Psalm 136 picks up on both of these characteristics of God. The first 9 verses celebrate God as Creator – making the heavens, spreading out the seas, establishing the sun, moon, and stars. Then, beginning in verse 10, the Psalmist shifts his focus to God as Redeemer. Step by step the Psalm describes God rescuing and redeeming Israel from Egypt. These are the same two characteristics explored in Revelation 4 and 5 in John’s vision of worship in heaven. The heavenly hosts praise God because He “created all things” and because redeemed people for God from “every tribe and language and people and nation.”
Creation and redemption go together.
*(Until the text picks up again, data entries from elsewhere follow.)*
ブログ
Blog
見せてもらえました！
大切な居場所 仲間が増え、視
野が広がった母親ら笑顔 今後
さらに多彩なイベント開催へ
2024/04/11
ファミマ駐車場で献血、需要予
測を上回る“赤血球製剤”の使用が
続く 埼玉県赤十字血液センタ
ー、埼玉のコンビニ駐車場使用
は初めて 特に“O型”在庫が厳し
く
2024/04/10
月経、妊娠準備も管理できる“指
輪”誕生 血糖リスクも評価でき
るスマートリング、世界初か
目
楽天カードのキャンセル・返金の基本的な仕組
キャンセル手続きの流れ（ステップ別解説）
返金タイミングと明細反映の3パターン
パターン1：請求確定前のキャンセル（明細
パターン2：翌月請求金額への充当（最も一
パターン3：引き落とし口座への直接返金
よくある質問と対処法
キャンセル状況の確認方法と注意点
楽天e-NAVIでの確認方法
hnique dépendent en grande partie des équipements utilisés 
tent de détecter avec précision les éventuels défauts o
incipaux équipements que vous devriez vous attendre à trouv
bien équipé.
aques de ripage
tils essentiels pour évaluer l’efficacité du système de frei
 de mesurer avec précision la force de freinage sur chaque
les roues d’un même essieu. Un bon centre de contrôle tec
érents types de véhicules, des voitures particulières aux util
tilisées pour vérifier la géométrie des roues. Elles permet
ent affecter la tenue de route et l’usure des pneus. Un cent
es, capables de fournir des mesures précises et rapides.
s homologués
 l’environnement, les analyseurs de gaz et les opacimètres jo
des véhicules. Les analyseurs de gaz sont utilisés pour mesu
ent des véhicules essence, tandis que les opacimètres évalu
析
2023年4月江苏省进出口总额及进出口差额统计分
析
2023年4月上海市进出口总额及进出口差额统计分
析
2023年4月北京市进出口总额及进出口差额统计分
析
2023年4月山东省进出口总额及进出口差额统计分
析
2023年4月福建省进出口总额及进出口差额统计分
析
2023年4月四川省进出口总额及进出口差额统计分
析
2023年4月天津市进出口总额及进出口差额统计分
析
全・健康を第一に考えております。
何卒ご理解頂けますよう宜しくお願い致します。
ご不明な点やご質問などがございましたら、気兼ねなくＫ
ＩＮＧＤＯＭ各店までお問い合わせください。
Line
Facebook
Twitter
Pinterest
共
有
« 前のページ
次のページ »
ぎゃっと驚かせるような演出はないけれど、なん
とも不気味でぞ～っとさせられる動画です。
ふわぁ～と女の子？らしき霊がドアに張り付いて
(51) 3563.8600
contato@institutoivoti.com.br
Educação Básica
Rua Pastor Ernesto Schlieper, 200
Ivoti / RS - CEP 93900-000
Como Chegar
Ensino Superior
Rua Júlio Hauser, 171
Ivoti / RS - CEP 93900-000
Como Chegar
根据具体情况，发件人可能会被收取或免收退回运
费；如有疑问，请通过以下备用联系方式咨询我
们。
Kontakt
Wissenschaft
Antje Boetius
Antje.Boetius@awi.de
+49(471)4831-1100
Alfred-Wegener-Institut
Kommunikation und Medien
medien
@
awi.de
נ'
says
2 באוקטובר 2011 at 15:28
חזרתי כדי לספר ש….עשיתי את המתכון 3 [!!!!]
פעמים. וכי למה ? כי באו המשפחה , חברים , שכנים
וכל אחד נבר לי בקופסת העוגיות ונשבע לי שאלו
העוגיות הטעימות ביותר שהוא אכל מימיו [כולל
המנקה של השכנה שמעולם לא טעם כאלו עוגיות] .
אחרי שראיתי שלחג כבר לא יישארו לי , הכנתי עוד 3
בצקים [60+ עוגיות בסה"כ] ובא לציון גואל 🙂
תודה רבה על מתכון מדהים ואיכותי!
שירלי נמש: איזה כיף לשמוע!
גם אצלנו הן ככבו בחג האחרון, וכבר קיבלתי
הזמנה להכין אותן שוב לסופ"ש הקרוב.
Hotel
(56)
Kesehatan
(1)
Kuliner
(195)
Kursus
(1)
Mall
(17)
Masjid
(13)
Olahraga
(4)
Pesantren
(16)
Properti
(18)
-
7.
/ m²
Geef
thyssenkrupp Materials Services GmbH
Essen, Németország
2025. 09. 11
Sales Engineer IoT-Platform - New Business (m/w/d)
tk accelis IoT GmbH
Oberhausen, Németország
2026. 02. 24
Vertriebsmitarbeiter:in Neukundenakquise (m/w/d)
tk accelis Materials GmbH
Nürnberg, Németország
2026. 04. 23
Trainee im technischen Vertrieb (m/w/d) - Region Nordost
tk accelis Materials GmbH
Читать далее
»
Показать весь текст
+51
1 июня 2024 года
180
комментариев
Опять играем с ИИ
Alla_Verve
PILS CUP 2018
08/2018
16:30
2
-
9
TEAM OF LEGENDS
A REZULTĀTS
In fact, they have to go together; only that which is created can be redeemed. You can’t redeem something that doesn’t exist. God as Creator and Redeemer demonstrates how passionate He is about the world. First He created the world when He didn’t have to. And then, when creation went haywire and rejected God as its creator, God chose to redeem the creation gone wrong. That is why Psalm 136 can’t say “His love endures forever” enough times. Twenty-six verses and twenty-six reminders that His love endures forever.
There is an art form in Japan called Kintsugi where potters will take old fragments of broken pottery, sometimes from generations past, and then they mend the fragments into new cups or bowls, often using gold as the glue that holds the old pieces together. A bowl from a Kintsugi master is often worth far more than the original piece in the first place. The artist Makoto Fujimura suggests this is a beautiful metaphor of how creation and redemption go together - the mending of the shattered and broken into something new and beautiful. His love endures forever.
Prayer
Spend some time thinking through what it means for God to be Creator and Redeemer.
Spend some time praying through Psalm 136.